Sir Andrew Dilnot: It is really important. You could multiply the stories we heard from Pamela, Deborah and Kevin thousands and hundreds of thousands of times. There is so much about the way we do things together in the UK that we celebrate, such as our schooling system, our health system and our transport system. There is so much that is good. This is one bit of our welfare provision that has not been brought in.

In 1948, when the rest of the welfare state was created, it was a very small issue. It is now a huge issue. There is political consensus to be achieved. There is good will. We just need to get it across the line. I am absolutely persuaded that the ideas we had back in 2010-11 framed the problem in a way that we can resolve it. We just need to do it.

We need to look to the Prime Minister, to the Treasury, to all parties in Government and to our wider society and say, “This is a really important challenge for us. There is an opportunity to do something really good that can help people who are receiving care and those who love them to have a much better life than they have at the moment, and to make the economy work more efficiently, so lets just do it.”

Chair: Thank you very much indeed for your fascinating evidence. That brings our session this morning to a conclusion.

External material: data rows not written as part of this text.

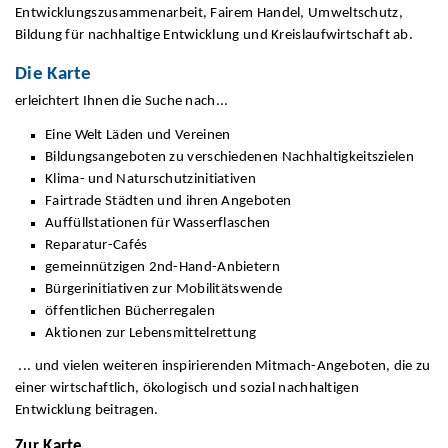
Entwicklungszusammenarbeit, Fairem Handel, Umweltschutz,
Bildung für nachhaltige Entwicklung und Kreislaufwirtschaft ab.
Die Karte
erleichtert Ihnen die Suche nach...
Eine Welt Läden und Vereinen
Bildungsangeboten zu verschiedenen Nachhaltigkeitszielen
Klima- und Naturschutzinitiativen
Fairtrade Städten und ihren Angeboten
Auffüllstationen für Wasserflaschen
Reparatur-Cafés
gemeinnützigen 2nd-Hand-Anbietern
Bürgerinitiativen zur Mobilitätswende
öffentlichen Bücherregalen
Aktionen zur Lebensmittelrettung
... und vielen weiteren inspirierenden Mitmach-Angeboten, die zu
einer wirtschaftlich, ökologisch und sozial nachhaltigen
Entwicklung beitragen.
Zur Karte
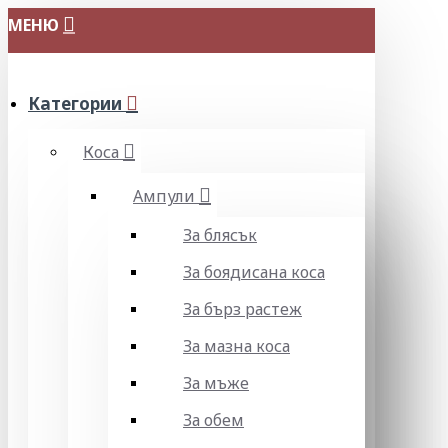
МЕНЮ
Категории
Коса
Ампули
За блясък
За боядисана коса
За бърз растеж
За мазна коса
За мъже
За обем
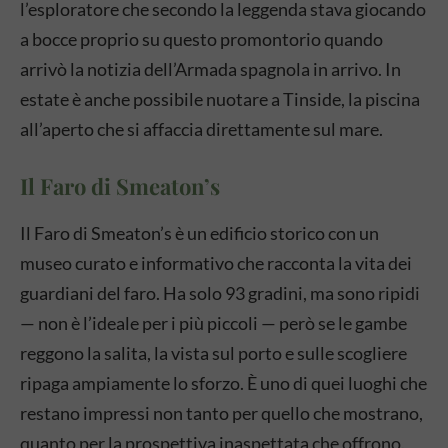
l’esploratore che secondo la leggenda stava giocando
a bocce proprio su questo promontorio quando
arrivò la notizia dell’Armada spagnola in arrivo. In
estate è anche possibile nuotare a Tinside, la piscina
all’aperto che si affaccia direttamente sul mare.
Il Faro di Smeaton’s
Il Faro di Smeaton’s è un edificio storico con un
museo curato e informativo che racconta la vita dei
guardiani del faro. Ha solo 93 gradini, ma sono ripidi
— non è l’ideale per i più piccoli — però se le gambe
reggono la salita, la vista sul porto e sulle scogliere
ripaga ampiamente lo sforzo. È uno di quei luoghi che
restano impressi non tanto per quello che mostrano,
quanto per la prospettiva inaspettata che offrono.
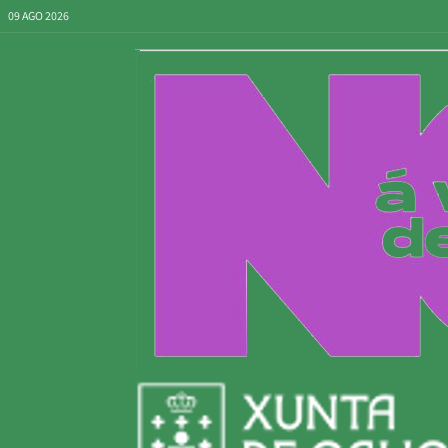
09 AGO 2026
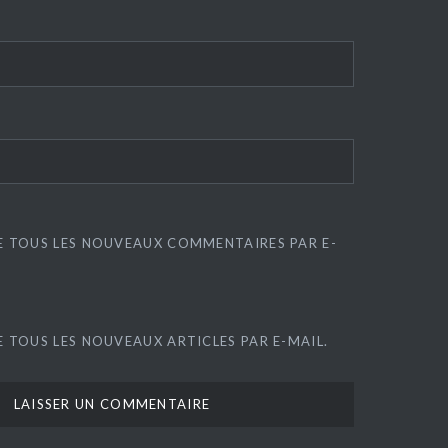
E TOUS LES NOUVEAUX COMMENTAIRES PAR E-
 TOUS LES NOUVEAUX ARTICLES PAR E-MAIL.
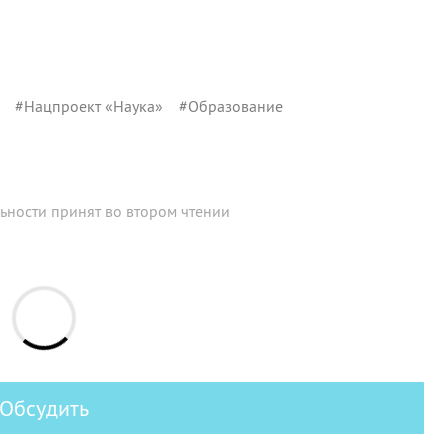
#
Нацпроект «Наука»
#
Образование
ьности принят во втором чтении
Обсудить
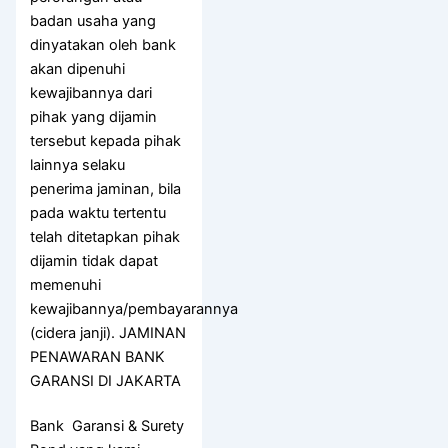
badan usaha yang
dinyatakan oleh bank
akan dipenuhi
kewajibannya dari
pihak yang dijamin
tersebut kepada pihak
lainnya selaku
penerima jaminan, bila
pada waktu tertentu
telah ditetapkan pihak
dijamin tidak dapat
memenuhi
kewajibannya/pembayarannya
(cidera janji). JAMINAN
PENAWARAN BANK
GARANSI DI JAKARTA
Bank Garansi & Surety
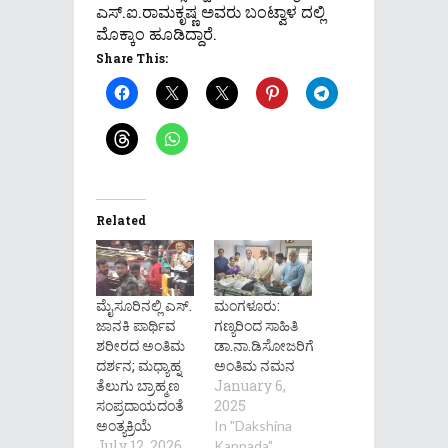
ಎಸ್.ಐ.ರಾಮಕೃಷ್ಣ ಅವರು ಬಂಟ್ವಾಳ ದಲ್ಲಿ
ಮೊಕ್ಕಾಂ ಹೂಡಿದ್ದಾರೆ.
Share This:
Related
ಮೈಸೂರಿನಲ್ಲಿ ಎಸ್.
ಮಂಗಳೂರು:
ಜಾನಕಿ ಪಾರ್ಥಿವ
ಗಣ್ಯರಿಂದ ಸಾಹಿತಿ
ಶರೀರದ ಅಂತಿಮ
ಡಾ.ನಾ.ಡಿಸೋಜರಿಗೆ
ದರ್ಶನ; ಮಧ್ಯಾಹ್ನ
ಅಂತಿಮ ನಮನ
ತೆಲುಗು ಬ್ರಾಹ್ಮಣ
January 6,
ಸಂಪ್ರದಾಯದಂತೆ
2025
ಅಂತ್ಯಕ್ರಿಯೆ
In "Dakshina
July 12, 2026
Kannada"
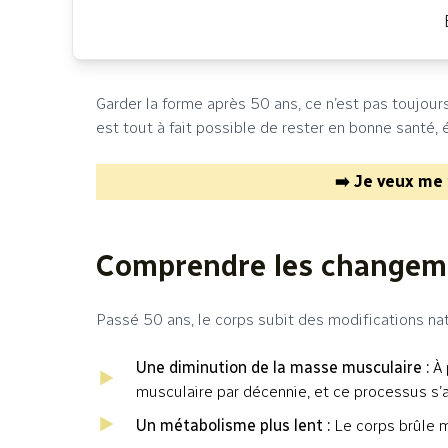
Garder la forme après 50 ans, ce n’est pas toujours
est tout à fait possible de rester en bonne santé, 
➡️ Je veux me 
Comprendre les changeme
Passé 50 ans, le corps subit des modifications na
Une diminution de la masse musculaire :
À 
musculaire par décennie, et ce processus s’
Un métabolisme plus lent :
Le corps brûle m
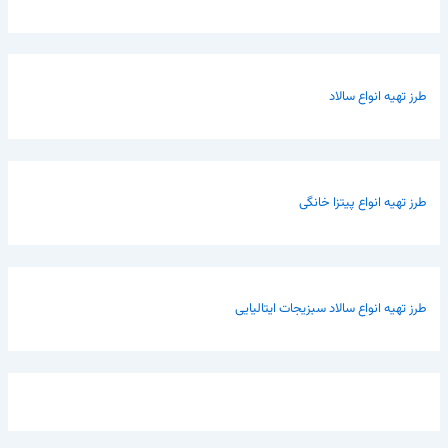
طرز تهیه انواع سالاد
طرز تهیه انواع پیتزا خانگی
طرز تهیه انواع سالاد سبزیجات ایتالیایی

Thank you, Sir Andrew, for your evidence. I thank former Japanese Health Minister Shiozaki for joining us from Japan and Lord Forsyth for joining us from Scotland. I particularly thank the members of the public who joined us to tell us about their experiences of the social care system. Pamela King talked about her sister Diana. We heard from Kevin Caulfield and from Deborah Gray, who talked about her husband Atherton. It has made our session much more real and worth while to have you coming before us. I know that it can be a daunting thing to come before a House of Commons Committee, so thank you very much for joining us. Thank you too to the House of Commons and Select Committee technical teams. That concludes this morning’s session.